На ЭЭГ – стабильная, контролируемая активность. Минимальные эмоциональные всплески. Высокая активность в префронтальной коре, указывающая на постоянный самоконтроль.

– Интересно, – сказала Анна, когда "Черепа" увели. – Он не классический психопат. Скорее, социопат высокого функционирования. Полная осознанность своих действий, но отсутствие эмоциональной привязки к ним.

– Да, – согласился Левин. – И самое опасное, что он полностью осознает, что с ним происходит. В отличие от Колотова, который действует инстинктивно, "Череп" всегда знает, что делает. И выбирает это сознательно.

– Что ж, тем интереснее будет наблюдать, как препарат повлияет на него, – Морозова сделала пометку в своем планшете. – Я думаю, мы должны начать с него, а не с Колотова.

Левин нахмурился:

– Почему? Мы уже подготовили все для Колотова.

– Именно потому, что "Череп" представляет собой другой тип. Более осознанный, контролирующий. Если препарат подействует на него, это будет более убедительным доказательством эффективности.

Левин посмотрел на Анну. Она слегка покачала головой, безмолвно выражая несогласие.

– Я предлагаю компромисс, – сказал Левин. – Мы начнем с обоих. Колотов и "Череп" получат первые дозы одновременно. Это даст нам возможность сравнить реакцию разных психотипов.

Морозова задумалась, потом кивнула:

– Хорошо. Я согласна. Завтра в 9:00 начинаем.

Когда все разошлись, Левин задержался в лаборатории, просматривая материалы интервью. Среди заключенных был один, который привлек его внимание не агрессией, а необычной проницательностью.

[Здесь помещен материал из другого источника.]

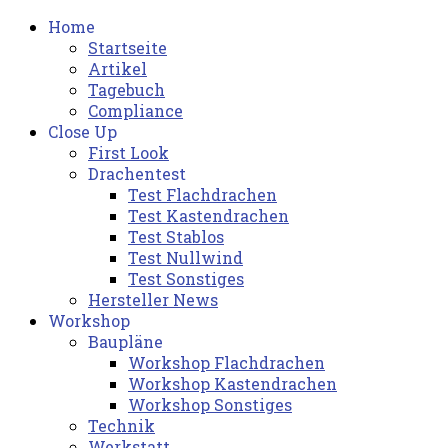
Home
Startseite
Artikel
Tagebuch
Compliance
Close Up
First Look
Drachentest
Test Flachdrachen
Test Kastendrachen
Test Stablos
Test Nullwind
Test Sonstiges
Hersteller News
Workshop
Baupläne
Workshop Flachdrachen
Workshop Kastendrachen
Workshop Sonstiges
Technik
Werkstatt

Михаил Вербицкий, заключенный номер 451, по кличке "Поэт" – бывший профессор литературы, осужденный за мошенничество и убийство.

В отличие от других заключенных, "Поэт" говорил изысканно, используя сложные метафоры и литературные аллюзии. Когда Левин спросил его о преступлении, он ответил цитатой из Достоевского: "Любой человек при определенных обстоятельствах может переступить черту. Вопрос в том, найдет ли он дорогу обратно."

Левин решил еще раз поговорить с ним. Он нашел "Поэта" в изолированной палате, где тот читал потрепанный том Борхеса.

– А, доктор Левин, – "Поэт" отложил книгу. – Решили продолжить наш разговор?

– Да, – Левин сел напротив. – Меня интересует ваше мнение об эксперименте. Вы единственный из подопытных, кто, кажется, полностью понимает, что мы пытаемся сделать.

"Поэт" улыбнулся, обнажив идеально ровные зубы:

– Вы пытаетесь переписать сценарий человеческой трагедии, доктор. Превратить "Макбета" в "Сон в летнюю ночь". Но помните, что даже в комедии Шекспира есть место для чар и манипуляций, которые приводят к хаосу.

– Вы не боитесь последствий?

– Боюсь? – "Поэт" задумчиво потер подбородок. – Нет. Скорее, мне любопытно. Что будет, если мое "я", мое сознание, останется прежним, а эмоциональная карта радикально изменится? Буду ли я все еще собой? Или стану химической пародией на человечность?

– А вы считаете себя человечным? – спросил Левин. – После того, что сделали?